(Records from a dataset)

----

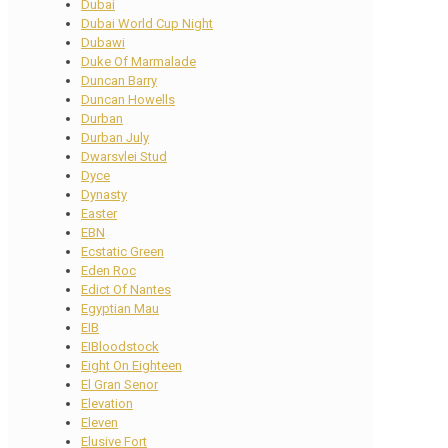
Dubai
Dubai World Cup Night
Dubawi
Duke Of Marmalade
Duncan Barry
Duncan Howells
Durban
Durban July
Dwarsvlei Stud
Dyce
Dynasty
Easter
EBN
Ecstatic Green
Eden Roc
Edict Of Nantes
Egyptian Mau
EIB
EIBloodstock
Eight On Eighteen
El Gran Senor
Elevation
Eleven
Elusive Fort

----

_Task brief:_ Give back the records exactly, minus any pictures.

_Result of this task:_
Dubai
Dubai World Cup Night
Dubawi
Duke Of Marmalade
Duncan Barry
Duncan Howells
Durban
Durban July
Dwarsvlei Stud
Dyce
Dynasty
Easter
EBN
Ecstatic Green
Eden Roc
Edict Of Nantes
Egyptian Mau
EIB
EIBloodstock
Eight On Eighteen
El Gran Senor
Elevation
Eleven
Elusive Fort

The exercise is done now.